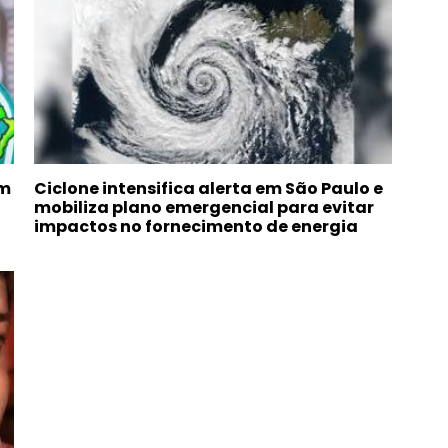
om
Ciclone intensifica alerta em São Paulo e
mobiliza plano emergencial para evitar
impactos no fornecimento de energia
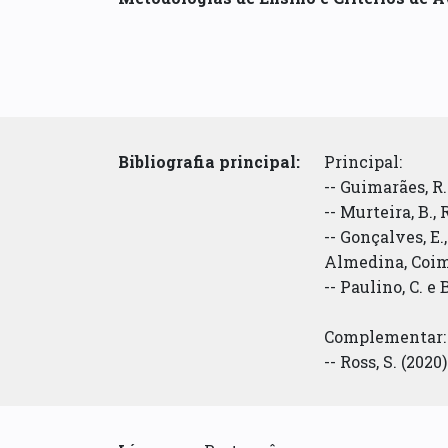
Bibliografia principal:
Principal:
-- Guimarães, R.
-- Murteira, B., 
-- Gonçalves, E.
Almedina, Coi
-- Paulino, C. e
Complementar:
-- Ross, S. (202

WHAT IS NEEDED:
Repeat only the stretch of lines starting at the one containing "-- Guimarães, R." and running to the final line of the entries above.

RESPONSE TO THIS EXERCISE:
-- Guimarães, R.
-- Murteira, B., 
-- Gonçalves, E.
Almedina, Coi
-- Paulino, C. e
Complementar:
-- Ross, S. (202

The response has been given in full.